For the Journal-Constitution

Sunday, February 08, 2009

The Medical Association of Georgia supports the full range of legislation that has been introduced in Georgia in 2009 to fund the state’s trauma care network for one simple reason: These measures will save lives.

According to a 2006 report by the Georgia Senate Research Office, some 700 Georgians lose their life each year because of the state’s inadequate trauma care system.

As a state, we face a multiple-level crisis unless fundamental change takes place. This is especially true in rural Georgia, where minutes carry a higher-than-usual premium in the trauma care world. The area south of Macon on I-75 is referred to as the “Corridor of Death” in trauma care circles. That’s repugnant and unacceptable.

An adequate statewide trauma care system is clearly within our reach. In those areas where a trauma infrastructure is in place, Georgia’s capabilities are on par with the rest of the country. The challenge is to extend that level of care to the entire state.

We’ll need an estimated $100 million or more per year to create and sustain the kind of trauma system that’s required to save those 700 lives. That means it’s going to take an integrated compliment of legislative remedies to fully fund the trauma care system, including a “super speeder” fine, a $10 fee on car tags, a fee on phone service and wireless device sales, and proceeds from the state tax on real estate.

Gov. Sonny Perdue —- a longtime advocate for health care in Georgia —- and the bill sponsors should be commended for their vision and their leadership.

At least 16 states have established dedicated funding resources for their trauma care systems. Without that kind of adequate and sustainable funding mechanism in place, any trauma system —- no matter how effective or well administered —- is destined to fail.

The trauma system consists of a number of elements, including EMS services (technicians, transport), communications (the 911 system), rehabilitation, hospitals, administration, nurses and physicians. Each is essential, and each has to be addressed in a unique way if we want to build an exemplary, truly integrated trauma network. Without adequate transport services and EMS personnel, for example, trauma victims would never get to the hospitals.

We also can’t ignore a shortage of physicians in Georgia —- which the Georgia Board of Physician Workforce has estimated will be 2,500 by 2020, including 1,500 doctors in underserved areas. Trauma surgeons provide a skill we can’t afford to lose. These surgeons are expected to operate in a fast-paced, high-stress environment. They often provide care for the uninsured, which means they often go uncompensated.
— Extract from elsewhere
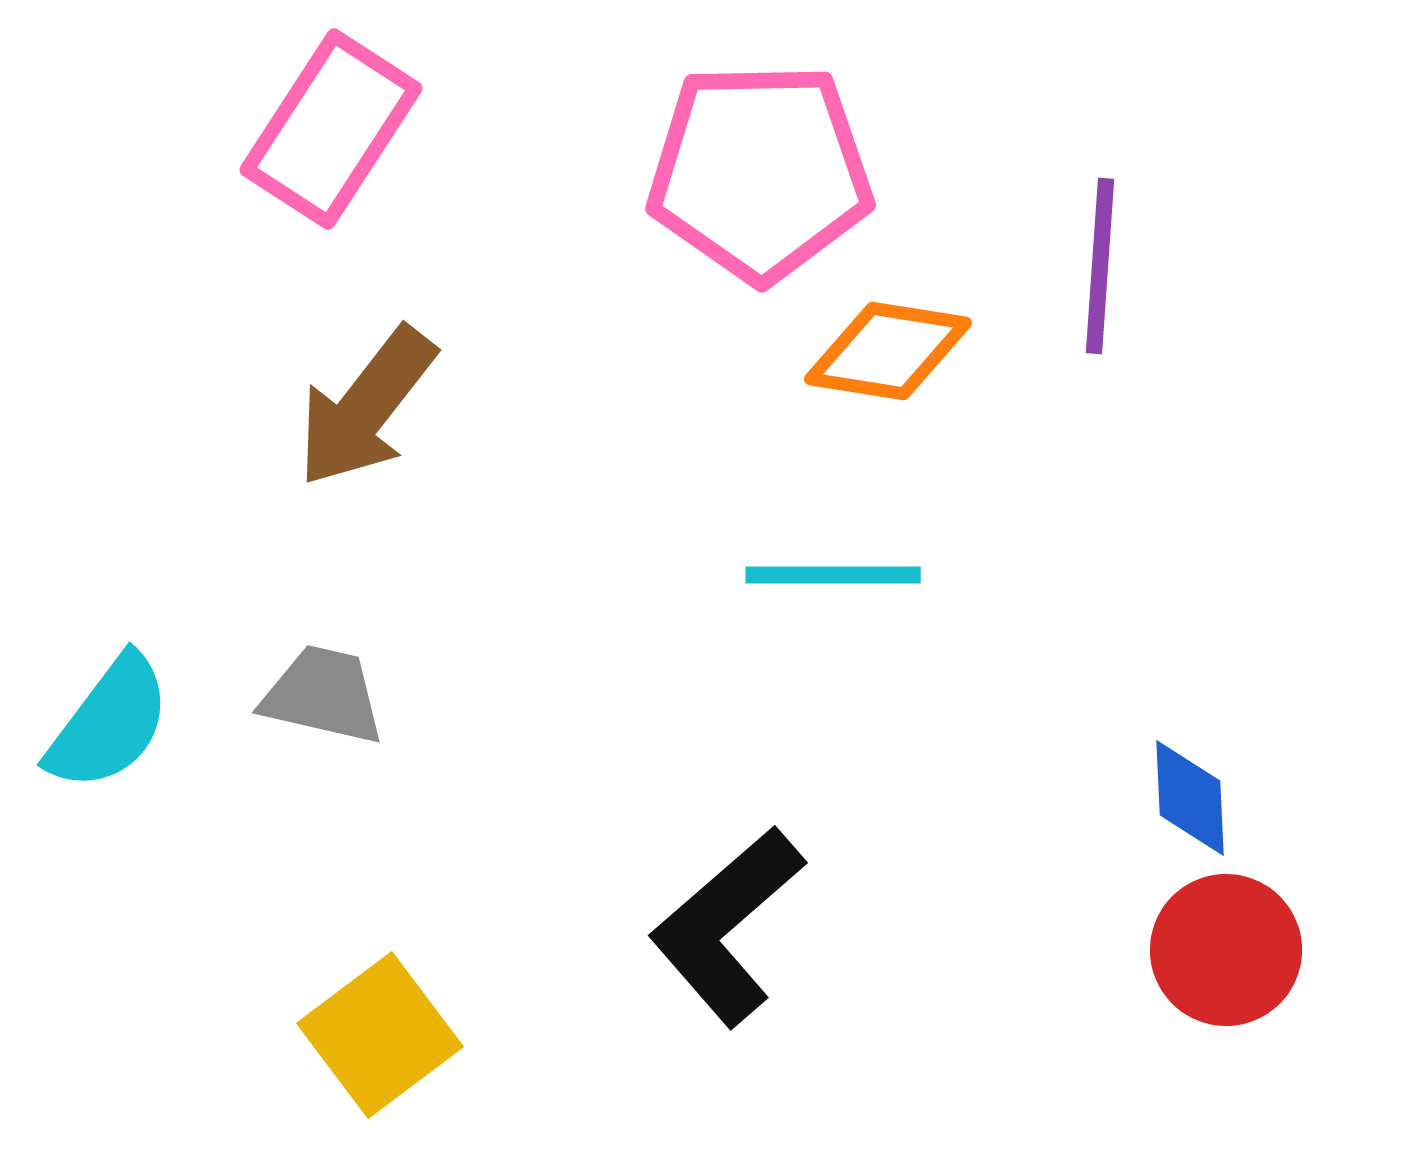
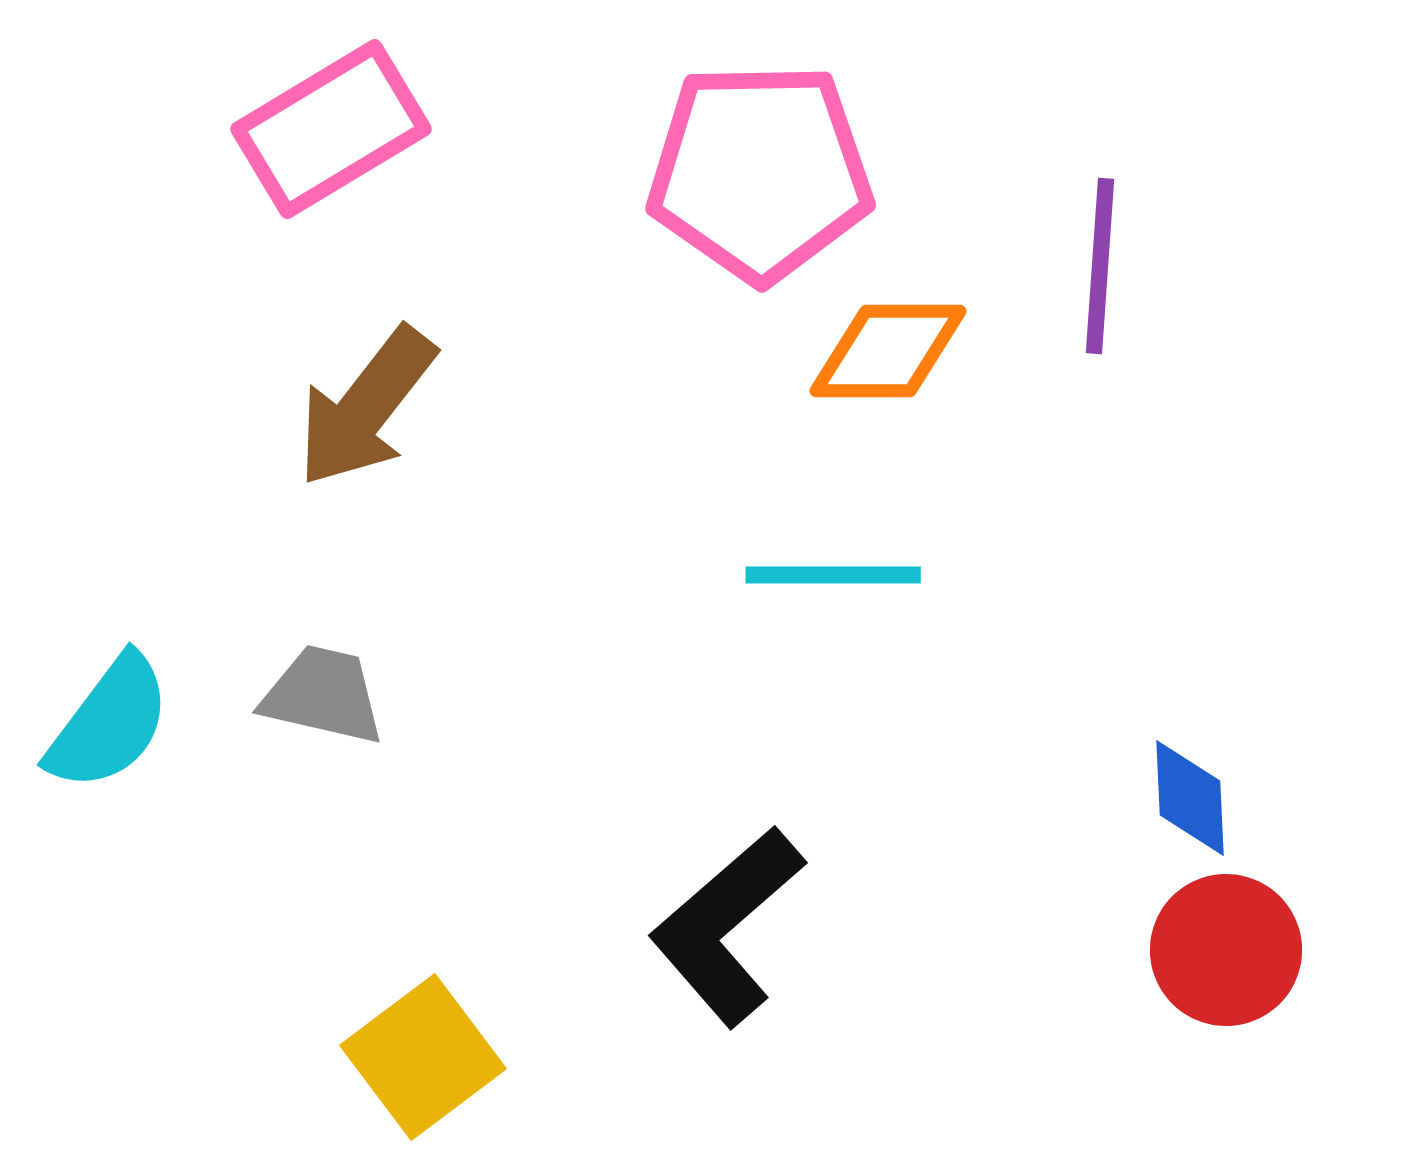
pink rectangle: rotated 26 degrees clockwise
orange diamond: rotated 9 degrees counterclockwise
yellow square: moved 43 px right, 22 px down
No other profession would require its members to function with that as a backdrop.

All health care providers must be compensated in a fair and equitable way to ensure that they will participate in the state’s trauma system. The trauma bills that are under consideration can provide those resources.

Our state leaders need to employ a long-term, strategic lens when it comes to our trauma care system. That means upgrading the trauma infrastructure, enhancing the state’s readiness capabilities, and accounting for the full spectrum of stakeholders along the trauma network chain. That means funding that is sustainable, secure and renewable on an annual basis. That means passing the full compliment of trauma care funding bills into law.

Ultimately, we need to give the group of health care providers that are the backbone of the trauma system in Georgia the peace of mind that there’s a permanent and adequate funding stream in place. That, then, becomes peace of mind for the people who live here and might someday need the trauma care system.

Based on the research I’ve seen, it’s clear that there’s widespread public support for a statewide trauma system in Georgia. The state’s residents understand that this affects their quality of life at the most basic level —- and they say they’re prepared to pay for it.

It’s time we convert that public will into public policy.

> Dr. John Harvey, a general surgeon working in north Atlanta, is chairman of the Medical Association of Georgia’s Trauma Task Force.